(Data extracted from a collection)

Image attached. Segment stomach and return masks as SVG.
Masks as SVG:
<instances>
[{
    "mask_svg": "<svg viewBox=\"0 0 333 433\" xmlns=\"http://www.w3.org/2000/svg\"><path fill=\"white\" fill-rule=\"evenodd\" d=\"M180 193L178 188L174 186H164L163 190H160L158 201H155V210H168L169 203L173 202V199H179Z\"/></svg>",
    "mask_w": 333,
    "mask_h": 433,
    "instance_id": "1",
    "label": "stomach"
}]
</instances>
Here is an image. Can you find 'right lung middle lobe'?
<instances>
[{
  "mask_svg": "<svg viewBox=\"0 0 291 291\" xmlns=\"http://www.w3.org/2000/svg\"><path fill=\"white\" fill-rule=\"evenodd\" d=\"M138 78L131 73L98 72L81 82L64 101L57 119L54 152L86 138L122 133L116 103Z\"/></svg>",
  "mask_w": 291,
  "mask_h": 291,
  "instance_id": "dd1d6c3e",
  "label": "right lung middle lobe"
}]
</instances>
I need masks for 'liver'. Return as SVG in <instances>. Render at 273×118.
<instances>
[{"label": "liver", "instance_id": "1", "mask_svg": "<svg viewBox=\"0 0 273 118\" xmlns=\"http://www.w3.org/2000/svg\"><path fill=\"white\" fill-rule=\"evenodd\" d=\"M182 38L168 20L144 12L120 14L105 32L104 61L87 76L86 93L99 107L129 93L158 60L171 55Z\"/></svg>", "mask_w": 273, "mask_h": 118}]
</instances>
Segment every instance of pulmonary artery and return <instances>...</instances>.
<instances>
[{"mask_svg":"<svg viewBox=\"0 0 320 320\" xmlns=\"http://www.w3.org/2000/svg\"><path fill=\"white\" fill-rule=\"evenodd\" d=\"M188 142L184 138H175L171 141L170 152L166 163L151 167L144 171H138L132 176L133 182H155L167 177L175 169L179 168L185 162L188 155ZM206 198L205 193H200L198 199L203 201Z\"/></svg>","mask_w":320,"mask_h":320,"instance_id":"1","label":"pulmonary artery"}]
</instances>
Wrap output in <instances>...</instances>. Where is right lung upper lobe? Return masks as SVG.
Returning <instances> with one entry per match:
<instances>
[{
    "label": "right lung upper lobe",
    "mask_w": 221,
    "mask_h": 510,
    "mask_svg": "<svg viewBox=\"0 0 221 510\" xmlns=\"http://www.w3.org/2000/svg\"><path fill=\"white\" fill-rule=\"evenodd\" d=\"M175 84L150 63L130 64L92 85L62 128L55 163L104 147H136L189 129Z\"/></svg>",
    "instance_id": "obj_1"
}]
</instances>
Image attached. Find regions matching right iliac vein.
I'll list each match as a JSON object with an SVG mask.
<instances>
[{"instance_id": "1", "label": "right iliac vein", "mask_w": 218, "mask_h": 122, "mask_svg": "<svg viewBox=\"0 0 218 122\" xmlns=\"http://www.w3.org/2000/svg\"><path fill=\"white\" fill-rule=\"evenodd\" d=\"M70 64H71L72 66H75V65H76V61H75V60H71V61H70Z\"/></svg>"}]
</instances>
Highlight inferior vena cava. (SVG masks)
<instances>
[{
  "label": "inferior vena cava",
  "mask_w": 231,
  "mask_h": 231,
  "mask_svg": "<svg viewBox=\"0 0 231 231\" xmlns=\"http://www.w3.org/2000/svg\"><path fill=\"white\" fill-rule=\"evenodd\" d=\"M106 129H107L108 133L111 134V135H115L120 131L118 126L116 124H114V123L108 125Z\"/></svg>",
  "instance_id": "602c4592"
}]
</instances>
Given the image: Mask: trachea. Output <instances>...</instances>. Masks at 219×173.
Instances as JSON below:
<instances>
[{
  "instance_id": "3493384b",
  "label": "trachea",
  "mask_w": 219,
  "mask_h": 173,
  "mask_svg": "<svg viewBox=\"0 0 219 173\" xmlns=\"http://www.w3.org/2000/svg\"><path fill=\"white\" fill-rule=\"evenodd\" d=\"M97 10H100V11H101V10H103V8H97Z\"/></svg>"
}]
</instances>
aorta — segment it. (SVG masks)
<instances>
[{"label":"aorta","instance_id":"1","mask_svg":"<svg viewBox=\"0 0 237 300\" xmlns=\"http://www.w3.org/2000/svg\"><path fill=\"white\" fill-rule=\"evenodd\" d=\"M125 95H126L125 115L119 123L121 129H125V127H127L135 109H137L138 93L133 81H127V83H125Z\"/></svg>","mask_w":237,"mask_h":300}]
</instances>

### Your goal
A complete, exact repeat of the records is the required answer.

### Reply to the exercise
Image attached. Segment stomach and return masks as SVG.
Masks as SVG:
<instances>
[{
    "mask_svg": "<svg viewBox=\"0 0 333 433\" xmlns=\"http://www.w3.org/2000/svg\"><path fill=\"white\" fill-rule=\"evenodd\" d=\"M180 193L178 188L174 186H164L163 190H160L158 201H155V210H168L169 203L173 202V199H179Z\"/></svg>",
    "mask_w": 333,
    "mask_h": 433,
    "instance_id": "1",
    "label": "stomach"
}]
</instances>
Here is an image. Can you find 'right lung middle lobe'?
<instances>
[{
  "mask_svg": "<svg viewBox=\"0 0 291 291\" xmlns=\"http://www.w3.org/2000/svg\"><path fill=\"white\" fill-rule=\"evenodd\" d=\"M138 78L131 73L98 72L81 82L64 101L57 119L54 152L86 138L122 133L116 103Z\"/></svg>",
  "mask_w": 291,
  "mask_h": 291,
  "instance_id": "dd1d6c3e",
  "label": "right lung middle lobe"
}]
</instances>
I need masks for 'liver'. Return as SVG in <instances>. Render at 273×118.
<instances>
[{"label": "liver", "instance_id": "1", "mask_svg": "<svg viewBox=\"0 0 273 118\" xmlns=\"http://www.w3.org/2000/svg\"><path fill=\"white\" fill-rule=\"evenodd\" d=\"M182 38L168 20L144 12L120 14L105 32L104 61L87 76L86 93L99 107L129 93L158 60L171 55Z\"/></svg>", "mask_w": 273, "mask_h": 118}]
</instances>
Segment every instance of pulmonary artery and return <instances>...</instances>.
<instances>
[{"mask_svg":"<svg viewBox=\"0 0 320 320\" xmlns=\"http://www.w3.org/2000/svg\"><path fill=\"white\" fill-rule=\"evenodd\" d=\"M188 142L184 138H175L171 141L170 152L166 163L151 167L144 171H138L132 176L133 182H155L167 177L175 169L179 168L185 162L188 155ZM206 198L205 193H200L198 199L203 201Z\"/></svg>","mask_w":320,"mask_h":320,"instance_id":"1","label":"pulmonary artery"}]
</instances>
Wrap output in <instances>...</instances>. Where is right lung upper lobe? Return masks as SVG.
Returning <instances> with one entry per match:
<instances>
[{
    "label": "right lung upper lobe",
    "mask_w": 221,
    "mask_h": 510,
    "mask_svg": "<svg viewBox=\"0 0 221 510\" xmlns=\"http://www.w3.org/2000/svg\"><path fill=\"white\" fill-rule=\"evenodd\" d=\"M175 84L150 63L130 64L92 85L62 128L55 163L104 147H136L189 129Z\"/></svg>",
    "instance_id": "obj_1"
}]
</instances>
Image attached. Find regions matching right iliac vein.
I'll list each match as a JSON object with an SVG mask.
<instances>
[{"instance_id": "1", "label": "right iliac vein", "mask_w": 218, "mask_h": 122, "mask_svg": "<svg viewBox=\"0 0 218 122\" xmlns=\"http://www.w3.org/2000/svg\"><path fill=\"white\" fill-rule=\"evenodd\" d=\"M70 64H71L72 66H75V65H76V61H75V60H71V61H70Z\"/></svg>"}]
</instances>
Highlight inferior vena cava. (SVG masks)
<instances>
[{
  "label": "inferior vena cava",
  "mask_w": 231,
  "mask_h": 231,
  "mask_svg": "<svg viewBox=\"0 0 231 231\" xmlns=\"http://www.w3.org/2000/svg\"><path fill=\"white\" fill-rule=\"evenodd\" d=\"M106 129H107L108 133L111 134V135H115L120 131L118 126L116 124H114V123L108 125Z\"/></svg>",
  "instance_id": "602c4592"
}]
</instances>
Given the image: Mask: trachea. Output <instances>...</instances>. Masks at 219×173.
Instances as JSON below:
<instances>
[{
  "instance_id": "3493384b",
  "label": "trachea",
  "mask_w": 219,
  "mask_h": 173,
  "mask_svg": "<svg viewBox=\"0 0 219 173\" xmlns=\"http://www.w3.org/2000/svg\"><path fill=\"white\" fill-rule=\"evenodd\" d=\"M97 10H100V11H101V10H103V8H97Z\"/></svg>"
}]
</instances>
aorta — segment it. (SVG masks)
<instances>
[{"label":"aorta","instance_id":"1","mask_svg":"<svg viewBox=\"0 0 237 300\" xmlns=\"http://www.w3.org/2000/svg\"><path fill=\"white\" fill-rule=\"evenodd\" d=\"M125 95H126L125 115L119 123L121 129H125V127H127L135 109H137L138 93L133 81H127V83H125Z\"/></svg>","mask_w":237,"mask_h":300}]
</instances>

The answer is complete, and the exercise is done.